A separate memorial service was held on 30 November in London, at St Margaret's Church in Westminster, the Anglican parish church of the House of Commons of the United Kingdom. She is buried in the north section of Dean Cemetery, on a corner north of the central path. Her parents, John Forbes David Inglis (1820-1894) and Harriet Lowis (1827-1885) lie a few graves to the north. Her cousin Sir Henry Simson lies adjacent.
Family
Her maternal grandfather was Rev Henry Simson of Garioch in Aberdeenshire. She was a cousin to the eminent gynaecologist Sir Henry Simson. Another cousin was related by marriage to her peer and fellow female medical student Grace Cadell who was the first Scottish woman to obtain a medical licence.
Memorials
A memorial fountain was erected in her memory in Mladenovac, Serbia, commemorating her work for the country. A plaque marking her pre-war surgery from 1898 to 1914 was erected at 8 Walker Street, Edinburgh.
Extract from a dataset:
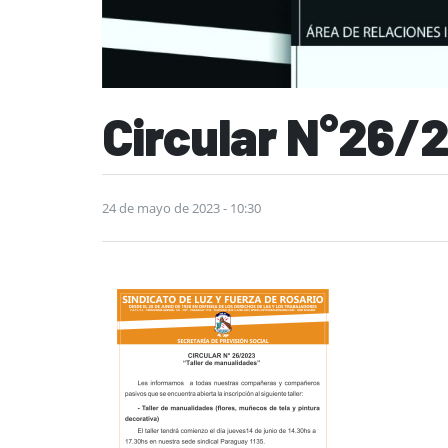
Circular N°26/
24 de mayo de 2023 - 10:30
A portrait of her is included in the mural of heroic women by Walter P. Starmer unveiled in 1921 in the church of St Jude-on-the-Hill in Hampstead Garden Suburb, London.
In 1922 a large tablet to her memory (sculpted by Pilkington Jackson) was erected in the north aisle of St Giles Cathedral, in Edinburgh. Her main physical memorial was the building of the Elsie Inglis Memorial Hospital in 1925.
This primarily ran as a maternity hospital and thereby had a female-only patient base. Many Edinburgh children were born there during the 20th century. It was closed by the National Health Service in 1988 and sold off.
Part of it is now an old People's home, part is private housing and parts are demolished; it is no longer recognisable as a hospital. But a small plaque to Elsie Inglis exists near the south-west corner at the entrance to Holyrood Park.
Elsie Inglis was commemorated on a new series of banknotes issued by the Clydesdale Bank in 2009; her image appeared on the new issue of £50 notes. In March 2015, the British Residence in Belgrade was renamed 'Elsie Inglis House' in recognition of her work in the country. In November 2017, a memorial plaque to Elsie Inglis and 15 names women who died as a result of their service to the Scottish Women’s Hospitals was set to open in Edinburgh Central Library. Her name and picture (and those of 58 other women's suffrage supporters) are on the plinth of the statue of Millicent Fawcett in Parliament Square, London, unveiled in 2018.